Passage en revue, champ par champ, des six métadonnées PDF standard exposées par gPdf — title, language, author, subject, creator, producer. À quoi sert chacun, qui le lit, les erreurs courantes et comment vérifier le résultat livré.

Le pendant de Les propriétés du PDF doivent afficher votre marque, pas l’outil de quelqu’un d’autre — ce billet-là plaidait pour s’intéresser aux métadonnées PDF. Celui-ci en est le manuel d’utilisation : à quoi sert chaque champ dans la spécification PDF, qui le lit, les erreurs courantes, et comment vérifier que votre sortie a bien livré ce que vous vouliez.

gPdf expose les six champs standard que la spécification PDF définit pour les métadonnées au niveau du document. Ils se trouvent sous settings.metadata dans le JSON DocumentRequest. Chaque champ est facultatif — si vous n’en définissez pas un, gPdf retombe soit sur le default_metadata du jeton (fonctionnalité de politique Enterprise), soit sur une valeur par défaut système.

{
  "settings": {
    "metadata": {
      "title":    "...",
      "language": "...",
      "author":   "...",
      "subject":  "...",
      "creator":  "...",
      "producer": "..."
    }
  }
}

Le reste de ce billet est une section par champ. Chaque section suit la même structure : à quoi sert le champ, où il apparaît, erreurs courantes, règle empirique. L’ordre est celui dans lequel les remplir d’abord → ensuite → … → en dernier.

title — ce qu’est le document

La spécification PDF le décrit comme le « titre du document ».

Où il apparaît :

  • La barre de titre des visionneuses PDF (Adobe Reader, Preview, Foxit, la visionneuse PDF de Chromium l’affichent toutes).
  • L’onglet du navigateur quand le PDF s’ouvre en ligne (Content-Disposition: inline).
  • Les index de recherche — Spotlight, Outlook, SharePoint, l’indexeur plein texte de Google Drive lisent tous title et lui accordent un poids important.

Erreurs courantes :

  • Mettre le nom de fichier comme titre. invoice-20260318.pdf est un nom de fichier. Le titre devrait être quelque chose qu’un humain lit, comme Invoice INV-2026-3401. Nom de fichier et titre relèvent de préoccupations différentes ; le nom de fichier est pour les systèmes de fichiers, le titre est pour les visionneuses et la recherche.
  • Laisser le titre vide. Les visionneuses retombent sur le nom de fichier. Le résultat est lu comme auto-généré et produit par une machine.
  • Ajouter la marque dans le titre. Acme Logistics — Invoice INV-2026-3401 encombre la barre de titre. La marque appartient à author, pas à title.

Règle empirique : le titre devrait correspondre au H1 de la page rendue. Si la première ligne de votre modèle de facture est « Facture INV-2026-3401 », c’est le titre.
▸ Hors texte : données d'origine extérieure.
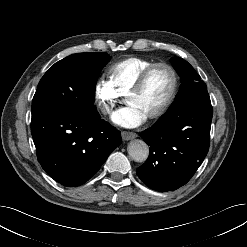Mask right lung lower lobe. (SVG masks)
Masks as SVG:
<instances>
[{"mask_svg":"<svg viewBox=\"0 0 247 247\" xmlns=\"http://www.w3.org/2000/svg\"><path fill=\"white\" fill-rule=\"evenodd\" d=\"M31 133L42 168L68 187L88 181L121 143L120 132L98 112L85 115L66 106L32 116Z\"/></svg>","mask_w":247,"mask_h":247,"instance_id":"obj_1","label":"right lung lower lobe"}]
</instances>
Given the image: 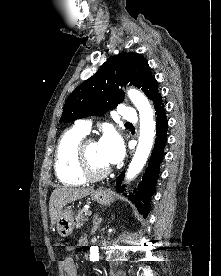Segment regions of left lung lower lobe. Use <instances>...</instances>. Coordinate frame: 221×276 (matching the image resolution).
<instances>
[{
  "label": "left lung lower lobe",
  "mask_w": 221,
  "mask_h": 276,
  "mask_svg": "<svg viewBox=\"0 0 221 276\" xmlns=\"http://www.w3.org/2000/svg\"><path fill=\"white\" fill-rule=\"evenodd\" d=\"M153 105L156 115V139L155 145L148 163V167L143 174L142 180L139 182L138 186L134 189L133 193L129 195V199L134 203L139 211V213L144 216L148 215L151 208V197L153 196L158 180V175L160 172V163L163 160L164 148L167 142V129L168 120L166 117V112L164 109V103L159 93L153 100ZM125 172L117 179V191L119 193L125 191V186H121L124 179Z\"/></svg>",
  "instance_id": "0a47b994"
}]
</instances>
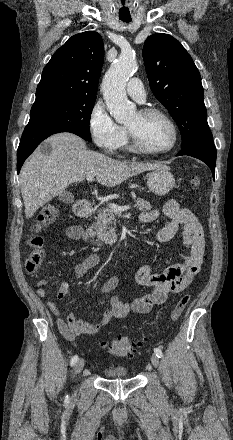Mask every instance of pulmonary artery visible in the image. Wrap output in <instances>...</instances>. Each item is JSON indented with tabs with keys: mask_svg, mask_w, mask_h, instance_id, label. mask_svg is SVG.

language — pour l’accessibilité, la recherche et la conformité

language est une étiquette de langue BCP-47 : en, de, zh-Hans, pt-BR, ar-SA. Définissez-la pour chaque document. Parmi les six champs, c’est celui qui a les conséquences en aval les plus concrètes pour le coût d’implémentation le plus faible — c’est pourquoi il occupe la position 2 plutôt qu’une place plus discrète.

Où il apparaît :

  • Lecteurs d’écran — JAWS, NVDA, VoiceOver l’utilisent pour choisir le bon jeu de phonèmes. Un lecteur d’écran anglais lisant un PDF language: "de" prononcera correctement les mots allemands ; sans l’étiquette, la prosodie est faussée.
  • Moteurs de recherche et indexeurs — affecte les règles de racinisation et la liste de mots vides propres à la langue. Une facture language: "zh-Hans" est indexée selon la segmentation chinoise ; en l’absence d’étiquette, le système retombe souvent sur l’anglais et l’index devient inutilisable.
  • Conformité PDF/A — PDF/A-2a et PDF/A-3a (profils d’accessibilité) exigent l’étiquette de langue. Sans elle, la validation veraPDF échoue.

Erreurs courantes :

  • La laisser non définie. Reposez-vous sur « la locale du destinataire », pas « la valeur par défaut de la plateforme ». La plupart des piles défaillantes n’écrivent simplement pas ce champ ; le résultat est des lecteurs d’écran qui prononcent mal et des index de recherche qui « racinisent » de travers.
  • Utiliser une chaîne non conforme à BCP-47 comme "english" ou "EN-US". La spécification PDF attend des étiquettes RFC 5646 : en, en-US, de, pt-BR.
  • Coder en dur la valeur par défaut de la plateforme (par ex. toujours "en") sans tenir compte de la langue réelle du document. Une facture en portugais étiquetée "en" est pire qu’un document non étiqueté — elle induit activement l’indexeur en erreur.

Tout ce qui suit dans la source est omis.